Les travailleurs du chantier qui espéraient retourner au travail d’ici la fin de l’été ont appris mardi que Davie a officiellement demandé au fédéral de lui accorder jusqu’au 12 septembre pour se qualifier pour une part des 35 millions $ de contrats offerts.

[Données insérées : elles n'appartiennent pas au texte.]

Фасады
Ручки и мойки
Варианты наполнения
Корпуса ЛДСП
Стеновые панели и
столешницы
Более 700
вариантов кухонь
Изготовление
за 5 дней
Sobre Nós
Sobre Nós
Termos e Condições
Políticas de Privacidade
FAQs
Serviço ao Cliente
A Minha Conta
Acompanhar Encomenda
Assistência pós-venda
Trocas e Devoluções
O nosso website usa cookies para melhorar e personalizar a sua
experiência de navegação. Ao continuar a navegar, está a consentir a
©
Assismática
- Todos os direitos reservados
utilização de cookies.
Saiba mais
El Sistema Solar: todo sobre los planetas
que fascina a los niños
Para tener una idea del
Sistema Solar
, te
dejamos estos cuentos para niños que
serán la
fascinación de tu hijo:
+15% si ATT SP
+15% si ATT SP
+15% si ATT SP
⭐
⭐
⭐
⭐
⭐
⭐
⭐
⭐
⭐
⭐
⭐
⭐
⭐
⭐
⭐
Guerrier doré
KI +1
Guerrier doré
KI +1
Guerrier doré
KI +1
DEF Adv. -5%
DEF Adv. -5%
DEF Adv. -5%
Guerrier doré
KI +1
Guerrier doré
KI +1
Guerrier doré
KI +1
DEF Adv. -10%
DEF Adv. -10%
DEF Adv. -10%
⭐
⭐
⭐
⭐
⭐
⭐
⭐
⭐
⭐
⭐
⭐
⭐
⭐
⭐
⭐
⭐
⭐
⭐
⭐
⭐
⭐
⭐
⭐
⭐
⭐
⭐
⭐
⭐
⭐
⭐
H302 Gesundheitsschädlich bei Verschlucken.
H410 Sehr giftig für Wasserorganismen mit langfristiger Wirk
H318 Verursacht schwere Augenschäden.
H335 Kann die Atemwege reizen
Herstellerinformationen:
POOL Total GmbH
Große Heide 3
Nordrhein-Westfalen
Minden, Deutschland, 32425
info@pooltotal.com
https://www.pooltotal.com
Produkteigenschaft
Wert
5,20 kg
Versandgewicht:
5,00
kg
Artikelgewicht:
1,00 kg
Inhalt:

Le 22 juin, la porte-parole de Chantiers Davie, Marie-Christine Saint-Pierre, avait indiqué au quotidien « Le Soleil » qu’il n’y avait pas eu de demande de report de la date butoir. Le vent a tourné dès le lendemain.

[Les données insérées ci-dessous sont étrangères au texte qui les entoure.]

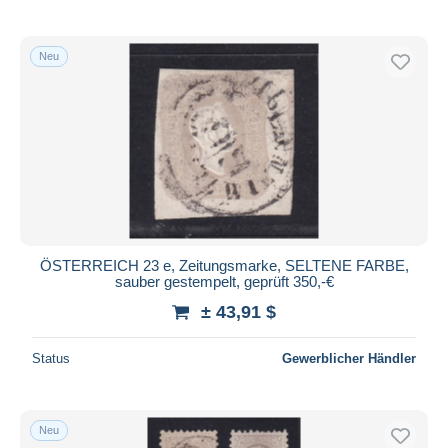
Neu
ÖSTERREICH 23 e, Zeitungsmarke, SELTENE FARBE,
sauber gestempelt, geprüft 350,-€
± 43,91 $
Status
Gewerblicher Händler
Neu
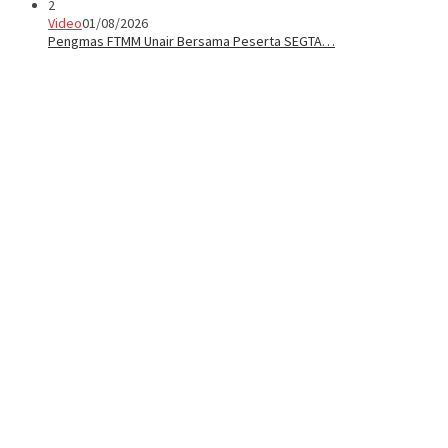
2
Video
01/08/2026
Pengmas FTMM Unair Bersama Peserta SEGTA…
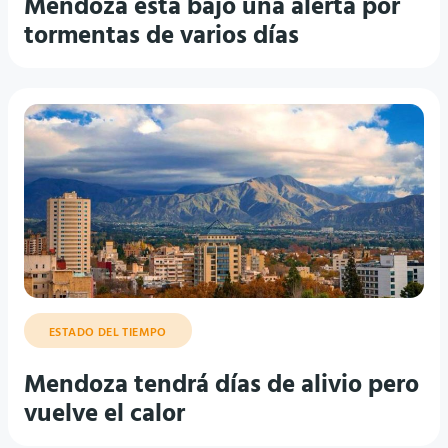
Mendoza está bajo una alerta por
tormentas de varios días
ESTADO DEL TIEMPO
Mendoza tendrá días de alivio pero
vuelve el calor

« Les gars sont tous découragés », a reconnu mardi Gaétan Sergerie, le vice-président du syndicat des travailleurs du chantier maritime de Lévis. C’est que, pour les travailleurs, le report de la date butoir signifie également le report de leur retour au chantier.
« Si c’est prolongé au 12 septembre, ça veut dire qu’ils vont ouvrir les appels d’offres quand? » s’est demandé M. Sergerie.
« Et avant qu’ils étudient ça, ça n’ira pas avant novembre, ça veut dire pas avant 2012. Ça fait longtemps, quasiment un an, qu’il savent que c’est le 7 juillet, le dépôt pour l’appel d’offres, je trouve ça un peu bizarre », a-t-il ajouté.
Imprévisible
« C’est certain qu’on comprend l’attente des employés, a rétorqué Mme Saint-Pierre. Le chantier est quand même fermé depuis avril 2010, ça fait plus d’un an maintenant. Personne n’aurait pensé que ça serait aussi long, mais malheureusement, on est dans cette situation-là. »
Chantiers Davie, qui négocie toujours tant avec ses créanciers qu’avec ses acheteurs potentiels, espère obtenir une réponse du fédéral d’ici la fin de la semaine.